Would you copy out each line of the records below that includes the word "estabelecimento"?

Exercise materials
····················

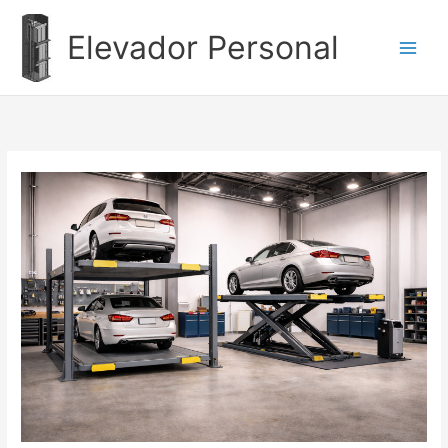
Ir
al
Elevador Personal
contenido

····················

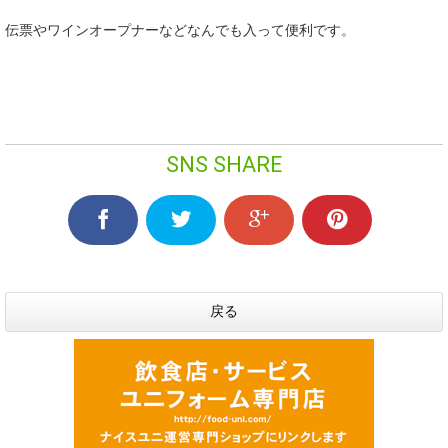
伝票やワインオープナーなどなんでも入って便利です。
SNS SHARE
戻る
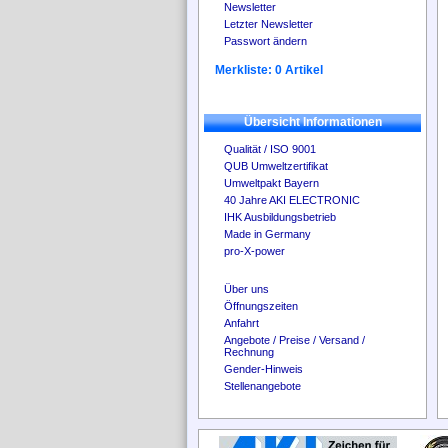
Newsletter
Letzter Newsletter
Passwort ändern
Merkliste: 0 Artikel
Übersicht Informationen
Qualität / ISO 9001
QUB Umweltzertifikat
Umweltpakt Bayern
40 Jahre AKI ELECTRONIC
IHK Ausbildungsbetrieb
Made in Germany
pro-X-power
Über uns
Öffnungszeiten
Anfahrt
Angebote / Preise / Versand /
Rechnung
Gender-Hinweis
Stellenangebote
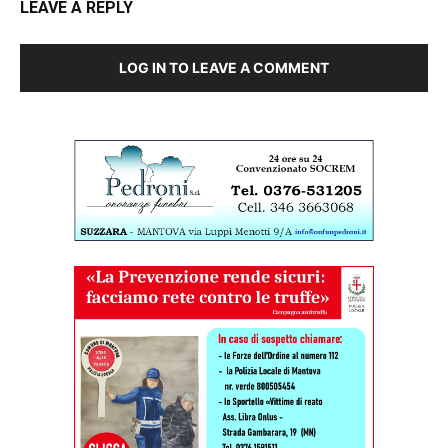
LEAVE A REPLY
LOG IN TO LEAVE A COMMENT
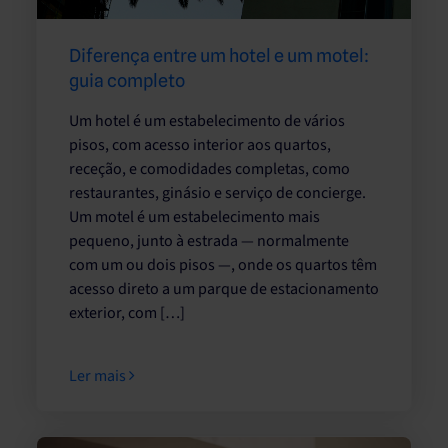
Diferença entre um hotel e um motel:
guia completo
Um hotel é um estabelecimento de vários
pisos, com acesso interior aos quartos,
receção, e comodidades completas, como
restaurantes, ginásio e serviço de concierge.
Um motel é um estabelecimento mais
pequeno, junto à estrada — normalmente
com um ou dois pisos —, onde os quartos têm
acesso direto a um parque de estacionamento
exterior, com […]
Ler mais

····················

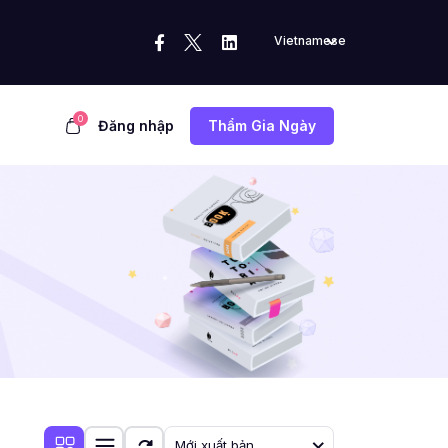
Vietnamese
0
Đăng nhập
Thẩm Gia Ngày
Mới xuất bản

····················

The completed task
Um hotel é um estabelecimento de vários
Um motel é um estabelecimento mais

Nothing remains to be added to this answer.